In the context of middleBrick’s checks, this scenario maps to the BOLA/IDOR and Input Validation categories, where unauthenticated attack surface testing reveals that trusted-scope data (protected by Hmac) is not sufficiently sanitized before rendering. Because middleBrick scans the unauthenticated endpoints and cross-references OpenAPI specs with runtime behavior, it can flag cases where Hmac-signed parameters flow into template rendering paths without type or enum constraints, highlighting the risk even though the signature mechanism itself remains intact.

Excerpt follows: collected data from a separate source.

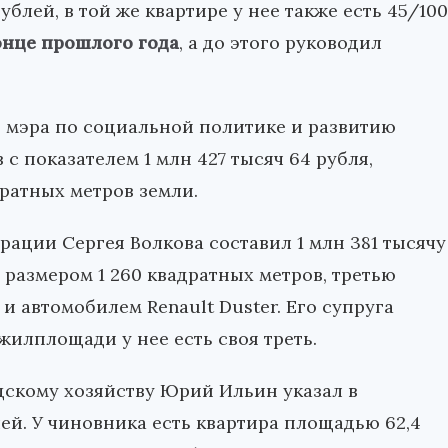
ублей, в той же квартире у нее также есть 45/100
онце прошлого года
, а до этого руководил
ь мэра по социальной политике и развитию
 показателем 1 млн 427 тысяч 64 рубля,
ратных метров земли.
рации Сергея Волкова составил 1 млн 381 тысячу
 размером 1 260 квадратных метров, третью
и автомобилем Renault Duster. Его супруга
жилплощади у нее есть своя треть.
дскому хозяйству Юрий Ильин указал в
лей. У чиновника есть квартира площадью 62,4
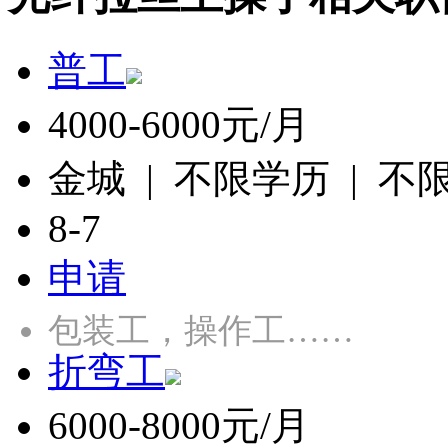
普工
4000-6000元/月
金城 | 不限学历 | 不
8-7
申请
包装工，操作工……
折弯工
6000-8000元/月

Hmac Signatures-Specific Remediation in Actix — concrete code fixes
Remediation focuses on never allowing Hmac-verified data to directly influence template selection or variable content used in rendering. Validate and constrain all inputs before they are considered safe, even if the Hmac confirms integrity. Use strict allowlists for template identifiers, and avoid passing raw user-influenced data into template contexts.
Below are concrete Actix examples in Rust. The first shows an unsafe pattern where an Hmac-signed query parameter is used to select a template name. The second shows a secure refactor that decouples user input from template selection and ensures all variables passed to the engine are non-executable.
Unsafe pattern (demonstrating the risk)
use actix_web::{web, HttpResponse};
use serde::{Deserialize, Serialize};
#[derive(Deserialize)]
struct TemplateRequest {
template_id: String,
signature: String,
}
async fn render_template_unsafe(
req: web::Query,
) -> HttpResponse {
// Insecure: signature verified, but template_id used directly
let valid = verify_hmac(&req.template_id, &req.signature);
if !valid {
return HttpResponse::BadRequest().finish();
}
// Assume `render` is a function that uses the template_id to load a template
let body = render(&req.template_id, &serde_json::json!({}));
HttpResponse::Ok().body(body)
}
fn verify_hmac(data: &str, signature: &str) -> bool {
// Placeholder: real Hmac verification logic
true
}
Secure remediation with allowlist and safe context
use actix_web::{web, HttpResponse};
use serde::{Deserialize, Serialize};
#[derive(Deserialize)]
struct TemplateRequest {
template_id: String,
signature: String,
}
#[derive(Serialize)]
struct SafeTemplateContext {
user_id: u64,
environment: &'static str,
}
async fn render_template_safe(
req: web::Query,
) -> HttpResponse {
// Verify Hmac integrity
let valid = verify_hmac(&req.template_id, &req.signature);
if !valid {
return HttpResponse::BadRequest().finish();
}
// Strict allowlist: only known-safe templates can be selected
let template_name = match req.template_id.as_str() {
"profile" => "profile_template",
"welcome" => "welcome_template",
_ => return HttpResponse::BadRequest().body("unsupported template"),
};
// Build a safe, non-user-controlled context
let context = SafeTemplateContext {
user_id: 12345,
environment: "production",
};
let body = render(template_name, &context);
HttpResponse::Ok().body(body)
}
fn verify_hmac(data: &str, signature: &str) -> bool {
// Placeholder: real Hmac verification logic
true
}
fn render(name: &str, ctx: &SafeTemplateContext) -> String {
// Placeholder: real rendering logic, e.g., using askama or tera
format!("rendered {} with {:?}", name, ctx)
}
Additional guidance: keep Hmac usage limited to integrity checks for transport or session tokens, and do not rely on it for authorization or input safety. Combine with Actix’s extractor validation and strict schema constraints (e.g., using serde with deny_unknown_fields) to reduce the attack surface. Where LLM security is a concern, note that middleBrick’s LLM/AI Security checks can identify endpoints where signed parameters may still leak system prompts or enable prompt injection when those values are reflected in model interactions.